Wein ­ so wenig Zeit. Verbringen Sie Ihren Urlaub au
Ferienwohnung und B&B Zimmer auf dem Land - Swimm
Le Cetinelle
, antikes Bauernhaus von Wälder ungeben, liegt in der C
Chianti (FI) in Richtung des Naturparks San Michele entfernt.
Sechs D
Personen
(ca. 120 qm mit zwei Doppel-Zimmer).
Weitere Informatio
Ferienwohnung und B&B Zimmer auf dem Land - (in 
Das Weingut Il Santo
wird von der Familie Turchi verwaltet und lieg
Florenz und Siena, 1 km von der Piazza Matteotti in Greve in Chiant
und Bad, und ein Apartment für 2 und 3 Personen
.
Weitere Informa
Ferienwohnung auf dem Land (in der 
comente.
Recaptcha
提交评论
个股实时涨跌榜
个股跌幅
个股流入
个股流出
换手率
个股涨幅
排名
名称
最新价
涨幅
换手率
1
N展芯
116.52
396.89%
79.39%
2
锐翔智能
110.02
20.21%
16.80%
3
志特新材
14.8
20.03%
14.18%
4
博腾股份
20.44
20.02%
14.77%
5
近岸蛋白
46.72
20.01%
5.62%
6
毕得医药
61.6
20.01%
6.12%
==
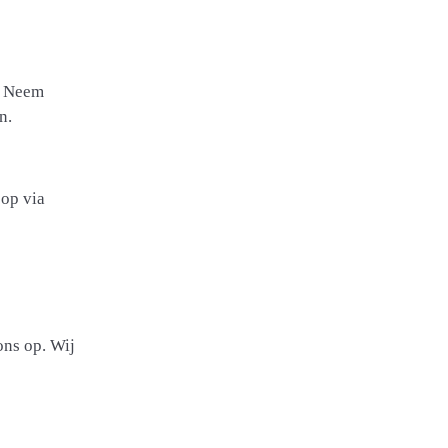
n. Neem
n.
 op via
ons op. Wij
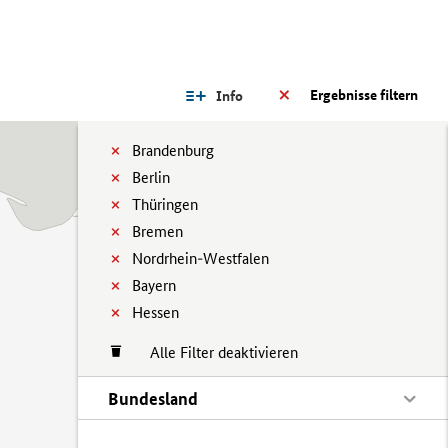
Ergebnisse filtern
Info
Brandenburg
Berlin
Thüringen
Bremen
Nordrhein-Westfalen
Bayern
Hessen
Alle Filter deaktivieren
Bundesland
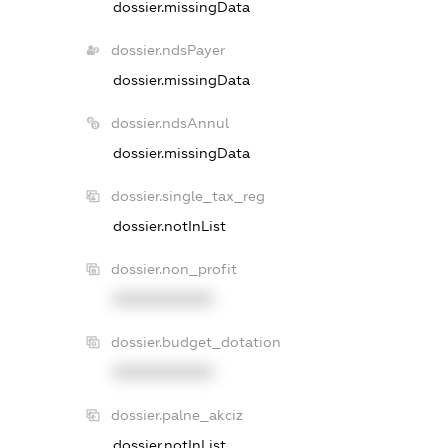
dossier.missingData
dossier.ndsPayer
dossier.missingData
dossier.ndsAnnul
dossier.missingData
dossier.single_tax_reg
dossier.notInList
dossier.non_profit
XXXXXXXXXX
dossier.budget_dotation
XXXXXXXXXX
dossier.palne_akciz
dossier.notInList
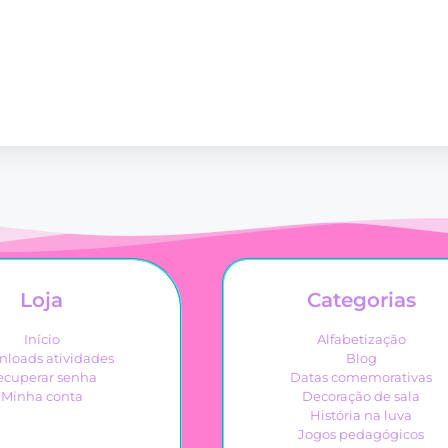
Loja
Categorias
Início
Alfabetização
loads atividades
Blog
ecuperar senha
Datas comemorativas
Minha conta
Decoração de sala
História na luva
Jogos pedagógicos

Task item – Could you set down, exactly as written, the lines above between the one holding "Wein ­ so wenig" and the one holding "Das Weingut Il Santo", inclusive, and nothing more?

Finished exercise –
Wein ­ so wenig Zeit. Verbringen Sie Ihren Urlaub au
Ferienwohnung und B&B Zimmer auf dem Land - Swimm
Le Cetinelle
, antikes Bauernhaus von Wälder ungeben, liegt in der C
Chianti (FI) in Richtung des Naturparks San Michele entfernt.
Sechs D
Personen
(ca. 120 qm mit zwei Doppel-Zimmer).
Weitere Informatio
Ferienwohnung und B&B Zimmer auf dem Land - (in 
Das Weingut Il Santo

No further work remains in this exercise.